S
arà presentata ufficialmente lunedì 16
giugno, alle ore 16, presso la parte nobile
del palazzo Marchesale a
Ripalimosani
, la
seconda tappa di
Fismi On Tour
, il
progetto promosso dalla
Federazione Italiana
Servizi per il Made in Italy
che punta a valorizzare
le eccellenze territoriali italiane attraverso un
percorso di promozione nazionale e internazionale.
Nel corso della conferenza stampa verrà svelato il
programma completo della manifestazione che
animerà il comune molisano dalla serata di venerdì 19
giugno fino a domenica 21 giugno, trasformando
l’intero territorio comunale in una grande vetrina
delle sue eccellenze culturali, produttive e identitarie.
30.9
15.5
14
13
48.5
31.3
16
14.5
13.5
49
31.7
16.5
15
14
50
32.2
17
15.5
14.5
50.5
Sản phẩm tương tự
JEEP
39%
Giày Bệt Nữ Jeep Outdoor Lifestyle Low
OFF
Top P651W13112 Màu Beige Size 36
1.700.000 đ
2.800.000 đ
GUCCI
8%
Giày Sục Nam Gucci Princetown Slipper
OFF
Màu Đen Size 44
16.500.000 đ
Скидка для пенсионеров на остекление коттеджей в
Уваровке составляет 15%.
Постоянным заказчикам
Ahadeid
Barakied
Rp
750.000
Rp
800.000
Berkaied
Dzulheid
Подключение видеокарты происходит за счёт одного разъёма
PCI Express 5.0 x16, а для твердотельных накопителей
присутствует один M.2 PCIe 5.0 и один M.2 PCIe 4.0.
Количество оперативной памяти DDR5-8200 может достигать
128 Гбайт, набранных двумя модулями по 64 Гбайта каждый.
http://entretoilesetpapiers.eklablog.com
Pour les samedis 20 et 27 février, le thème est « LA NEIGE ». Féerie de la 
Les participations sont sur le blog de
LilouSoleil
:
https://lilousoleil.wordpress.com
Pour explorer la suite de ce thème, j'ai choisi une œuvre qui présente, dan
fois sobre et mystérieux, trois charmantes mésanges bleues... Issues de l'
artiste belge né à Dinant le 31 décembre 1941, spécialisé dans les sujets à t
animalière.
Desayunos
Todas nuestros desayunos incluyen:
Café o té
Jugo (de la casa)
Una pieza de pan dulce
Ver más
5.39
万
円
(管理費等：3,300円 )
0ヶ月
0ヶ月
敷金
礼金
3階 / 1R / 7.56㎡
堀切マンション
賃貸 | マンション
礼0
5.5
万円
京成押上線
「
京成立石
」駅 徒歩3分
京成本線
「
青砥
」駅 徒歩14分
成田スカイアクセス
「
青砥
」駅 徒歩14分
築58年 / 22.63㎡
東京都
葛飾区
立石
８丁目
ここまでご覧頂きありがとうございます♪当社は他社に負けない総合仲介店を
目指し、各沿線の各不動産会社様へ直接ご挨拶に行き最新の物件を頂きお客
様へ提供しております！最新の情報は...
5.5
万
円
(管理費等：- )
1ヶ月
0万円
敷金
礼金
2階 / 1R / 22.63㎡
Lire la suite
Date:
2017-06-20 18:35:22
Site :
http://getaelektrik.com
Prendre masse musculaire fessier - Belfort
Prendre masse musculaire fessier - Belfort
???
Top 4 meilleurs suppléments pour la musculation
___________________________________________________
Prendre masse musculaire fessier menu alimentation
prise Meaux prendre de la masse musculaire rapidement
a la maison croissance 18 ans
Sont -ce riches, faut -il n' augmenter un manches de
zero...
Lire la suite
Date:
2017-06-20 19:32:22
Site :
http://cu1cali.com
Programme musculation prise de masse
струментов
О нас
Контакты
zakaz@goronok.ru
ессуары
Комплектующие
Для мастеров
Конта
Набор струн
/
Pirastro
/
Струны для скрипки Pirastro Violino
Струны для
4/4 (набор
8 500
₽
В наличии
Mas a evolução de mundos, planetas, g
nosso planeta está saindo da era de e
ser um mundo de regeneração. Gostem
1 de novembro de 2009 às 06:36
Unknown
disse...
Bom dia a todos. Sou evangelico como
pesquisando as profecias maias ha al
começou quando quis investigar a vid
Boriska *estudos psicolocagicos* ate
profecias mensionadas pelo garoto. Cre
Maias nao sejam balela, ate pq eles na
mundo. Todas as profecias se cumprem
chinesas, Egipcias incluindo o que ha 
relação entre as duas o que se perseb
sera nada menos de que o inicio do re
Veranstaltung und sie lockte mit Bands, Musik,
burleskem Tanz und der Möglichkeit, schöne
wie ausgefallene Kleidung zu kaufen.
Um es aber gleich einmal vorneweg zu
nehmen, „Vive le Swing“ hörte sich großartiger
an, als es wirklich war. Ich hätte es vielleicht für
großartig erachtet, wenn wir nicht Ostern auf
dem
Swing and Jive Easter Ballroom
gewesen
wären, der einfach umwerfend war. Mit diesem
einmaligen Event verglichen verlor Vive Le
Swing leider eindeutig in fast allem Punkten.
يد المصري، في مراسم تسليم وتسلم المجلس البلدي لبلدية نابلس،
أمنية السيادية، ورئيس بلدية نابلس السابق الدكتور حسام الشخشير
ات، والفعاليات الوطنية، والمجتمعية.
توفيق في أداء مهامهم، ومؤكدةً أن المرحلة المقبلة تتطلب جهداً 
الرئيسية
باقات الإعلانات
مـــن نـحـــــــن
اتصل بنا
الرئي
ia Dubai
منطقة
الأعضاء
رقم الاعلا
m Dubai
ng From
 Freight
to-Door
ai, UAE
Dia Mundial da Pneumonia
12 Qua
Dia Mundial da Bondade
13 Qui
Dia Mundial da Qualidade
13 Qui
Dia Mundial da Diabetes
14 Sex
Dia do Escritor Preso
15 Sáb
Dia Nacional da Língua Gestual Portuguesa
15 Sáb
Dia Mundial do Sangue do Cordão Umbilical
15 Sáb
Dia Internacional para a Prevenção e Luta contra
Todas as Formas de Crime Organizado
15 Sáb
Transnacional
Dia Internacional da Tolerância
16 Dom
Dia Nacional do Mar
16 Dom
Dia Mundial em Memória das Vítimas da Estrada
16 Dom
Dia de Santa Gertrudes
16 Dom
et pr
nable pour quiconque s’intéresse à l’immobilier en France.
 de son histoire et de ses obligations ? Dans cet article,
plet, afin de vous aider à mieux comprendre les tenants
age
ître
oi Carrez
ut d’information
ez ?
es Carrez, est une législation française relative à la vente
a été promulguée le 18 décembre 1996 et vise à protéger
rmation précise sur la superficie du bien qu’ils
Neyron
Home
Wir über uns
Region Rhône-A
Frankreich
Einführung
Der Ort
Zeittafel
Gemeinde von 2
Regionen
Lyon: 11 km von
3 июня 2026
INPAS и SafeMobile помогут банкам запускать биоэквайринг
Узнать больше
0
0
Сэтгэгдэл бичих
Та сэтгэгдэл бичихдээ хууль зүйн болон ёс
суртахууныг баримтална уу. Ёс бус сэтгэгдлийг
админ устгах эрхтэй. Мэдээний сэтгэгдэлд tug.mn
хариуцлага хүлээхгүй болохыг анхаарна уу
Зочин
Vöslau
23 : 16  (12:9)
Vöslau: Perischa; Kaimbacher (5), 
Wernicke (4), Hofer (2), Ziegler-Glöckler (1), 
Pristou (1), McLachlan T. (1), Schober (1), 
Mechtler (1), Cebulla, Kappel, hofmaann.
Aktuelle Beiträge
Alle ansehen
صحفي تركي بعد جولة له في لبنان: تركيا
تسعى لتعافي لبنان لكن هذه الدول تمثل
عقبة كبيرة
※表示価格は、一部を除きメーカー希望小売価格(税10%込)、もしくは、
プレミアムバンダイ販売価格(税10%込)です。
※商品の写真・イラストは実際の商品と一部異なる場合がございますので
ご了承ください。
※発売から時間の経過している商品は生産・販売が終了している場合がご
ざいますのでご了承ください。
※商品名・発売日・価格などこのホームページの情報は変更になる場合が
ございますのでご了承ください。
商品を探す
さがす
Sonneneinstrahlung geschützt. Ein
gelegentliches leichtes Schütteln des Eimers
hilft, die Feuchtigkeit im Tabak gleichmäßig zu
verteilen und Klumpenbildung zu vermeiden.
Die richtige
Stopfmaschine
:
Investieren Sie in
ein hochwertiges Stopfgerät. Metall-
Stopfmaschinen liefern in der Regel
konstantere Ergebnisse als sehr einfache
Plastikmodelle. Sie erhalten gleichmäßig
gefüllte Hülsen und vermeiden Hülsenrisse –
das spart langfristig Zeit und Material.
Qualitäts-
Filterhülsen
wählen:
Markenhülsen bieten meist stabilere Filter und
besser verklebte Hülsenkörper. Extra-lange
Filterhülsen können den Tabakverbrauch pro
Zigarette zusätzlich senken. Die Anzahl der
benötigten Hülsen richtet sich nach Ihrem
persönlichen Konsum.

Task item —
Where the string "Swing" appears in a line of the entries, count that line, and state the total alone.

Task answer —
3